WHAT THE TASK REQUIRES
Copy each line of the material beneath that holds the word "nhận".

TASK MATERIAL
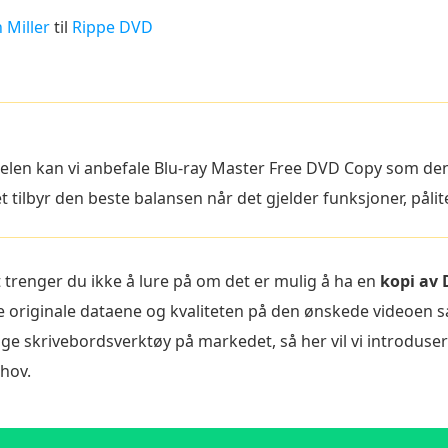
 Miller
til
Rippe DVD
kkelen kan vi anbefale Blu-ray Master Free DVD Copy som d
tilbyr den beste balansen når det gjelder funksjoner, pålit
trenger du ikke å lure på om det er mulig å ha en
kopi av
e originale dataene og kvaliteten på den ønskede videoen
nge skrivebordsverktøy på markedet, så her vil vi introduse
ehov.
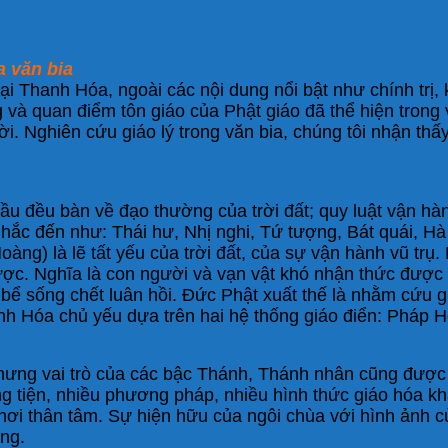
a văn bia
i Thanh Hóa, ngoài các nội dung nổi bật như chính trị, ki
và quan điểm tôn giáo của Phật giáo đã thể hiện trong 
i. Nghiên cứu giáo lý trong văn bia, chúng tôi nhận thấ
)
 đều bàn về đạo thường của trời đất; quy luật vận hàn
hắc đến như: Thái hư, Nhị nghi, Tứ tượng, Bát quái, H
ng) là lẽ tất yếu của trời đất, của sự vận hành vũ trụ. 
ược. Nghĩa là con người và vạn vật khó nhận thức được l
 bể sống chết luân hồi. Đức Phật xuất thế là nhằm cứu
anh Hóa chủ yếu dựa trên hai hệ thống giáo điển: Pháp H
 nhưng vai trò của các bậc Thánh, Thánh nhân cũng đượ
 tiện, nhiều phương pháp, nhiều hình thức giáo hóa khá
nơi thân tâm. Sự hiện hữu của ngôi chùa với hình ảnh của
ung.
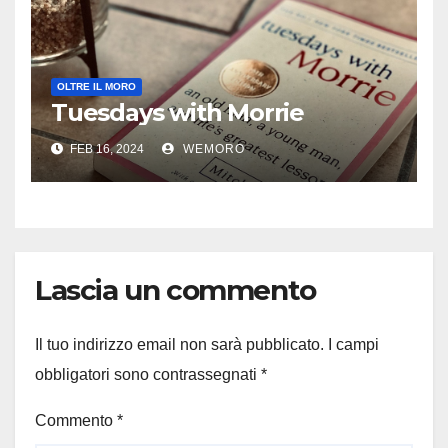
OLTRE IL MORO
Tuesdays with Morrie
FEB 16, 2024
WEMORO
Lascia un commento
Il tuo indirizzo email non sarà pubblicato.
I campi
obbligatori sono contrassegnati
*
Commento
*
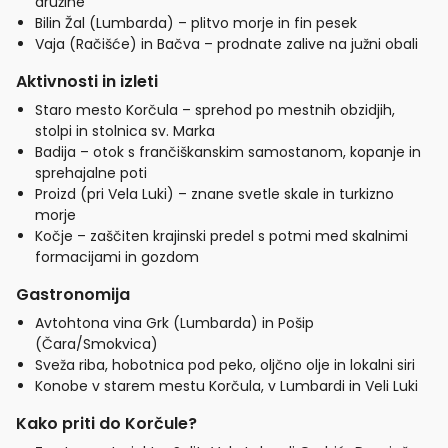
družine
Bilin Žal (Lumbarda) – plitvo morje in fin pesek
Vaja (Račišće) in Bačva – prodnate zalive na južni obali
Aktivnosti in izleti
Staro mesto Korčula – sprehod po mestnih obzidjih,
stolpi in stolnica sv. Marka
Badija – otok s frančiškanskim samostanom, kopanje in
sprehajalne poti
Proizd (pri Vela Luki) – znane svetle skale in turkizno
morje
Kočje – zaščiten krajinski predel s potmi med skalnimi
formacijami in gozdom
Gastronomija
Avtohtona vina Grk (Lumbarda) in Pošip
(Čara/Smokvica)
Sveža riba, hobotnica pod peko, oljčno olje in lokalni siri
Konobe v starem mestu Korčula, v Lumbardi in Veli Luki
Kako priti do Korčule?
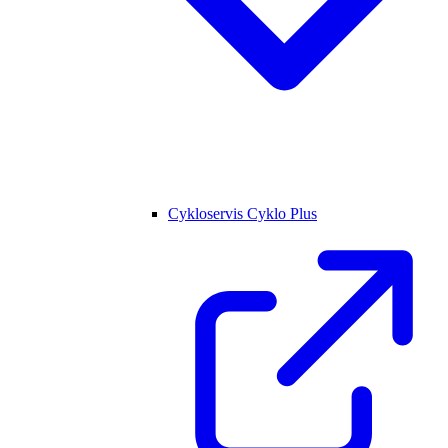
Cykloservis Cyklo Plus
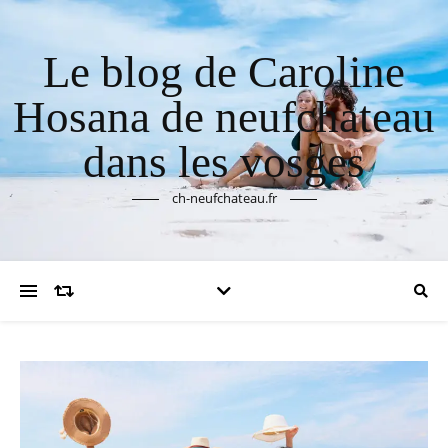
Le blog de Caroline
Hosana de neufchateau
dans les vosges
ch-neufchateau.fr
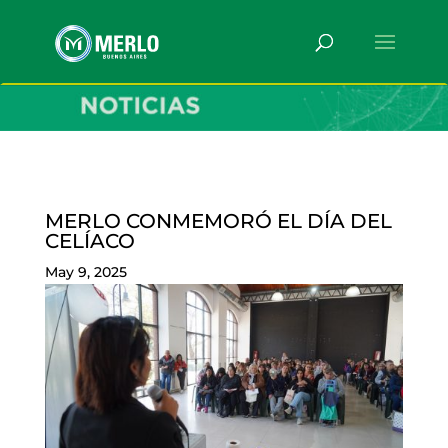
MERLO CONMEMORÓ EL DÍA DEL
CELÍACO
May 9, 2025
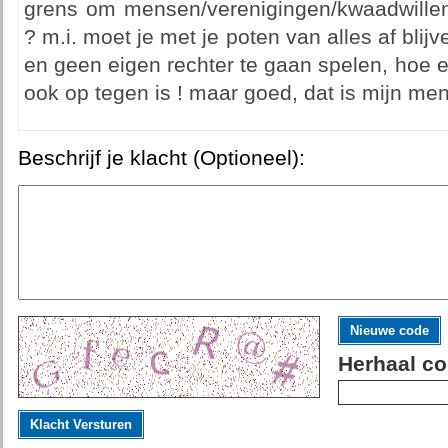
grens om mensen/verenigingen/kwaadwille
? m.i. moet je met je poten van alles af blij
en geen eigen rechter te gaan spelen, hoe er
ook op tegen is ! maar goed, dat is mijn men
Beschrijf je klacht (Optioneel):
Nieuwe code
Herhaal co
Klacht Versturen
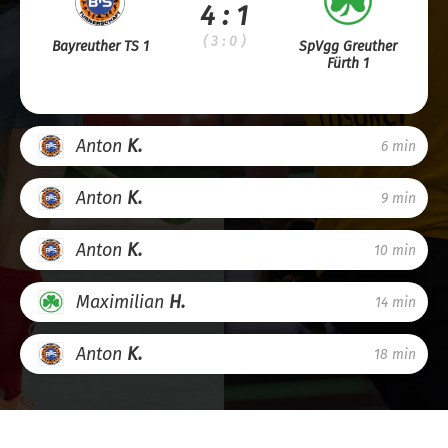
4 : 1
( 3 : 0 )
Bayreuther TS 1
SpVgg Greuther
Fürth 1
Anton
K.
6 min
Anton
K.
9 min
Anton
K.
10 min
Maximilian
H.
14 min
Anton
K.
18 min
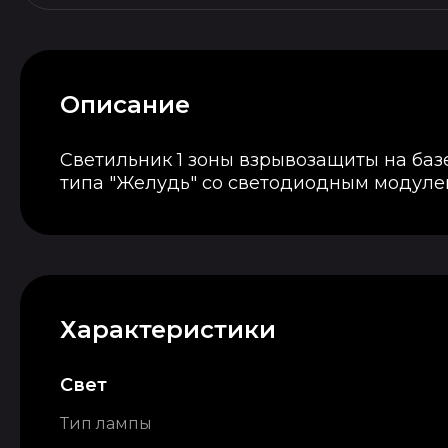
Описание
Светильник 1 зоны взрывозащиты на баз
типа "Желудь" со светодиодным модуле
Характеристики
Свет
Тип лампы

--

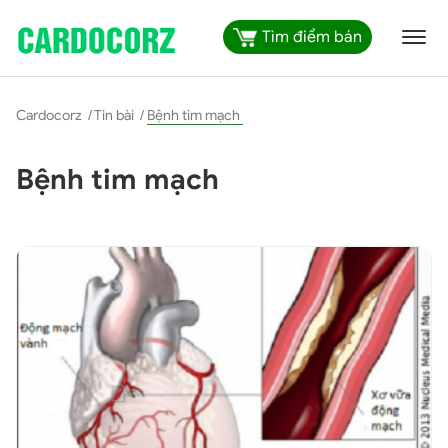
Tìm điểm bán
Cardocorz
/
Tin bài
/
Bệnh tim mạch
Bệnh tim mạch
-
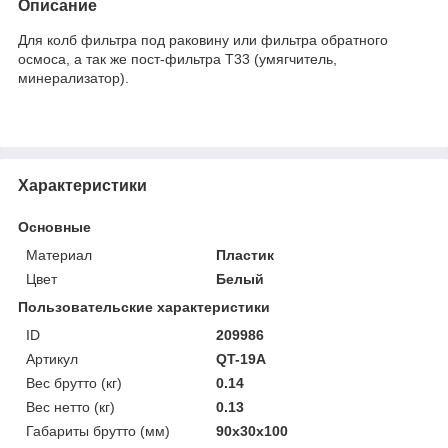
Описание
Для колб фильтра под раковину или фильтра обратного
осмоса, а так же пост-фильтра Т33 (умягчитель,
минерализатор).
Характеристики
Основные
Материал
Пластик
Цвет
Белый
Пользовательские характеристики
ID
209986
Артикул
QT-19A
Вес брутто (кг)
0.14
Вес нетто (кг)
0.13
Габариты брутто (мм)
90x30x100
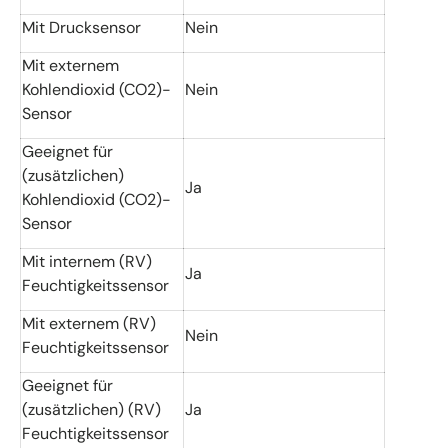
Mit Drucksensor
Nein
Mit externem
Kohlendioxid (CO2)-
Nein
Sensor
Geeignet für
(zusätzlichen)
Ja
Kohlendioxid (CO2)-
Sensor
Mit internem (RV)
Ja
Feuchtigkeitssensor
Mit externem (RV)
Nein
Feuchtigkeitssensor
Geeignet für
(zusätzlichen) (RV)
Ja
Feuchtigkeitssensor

ANSWER BOX
i. Nghiên cứu giáo lý trong văn bia, chúng tôi nhận thấ
ược. Nghĩa là con người và vạn vật khó nhận thức được l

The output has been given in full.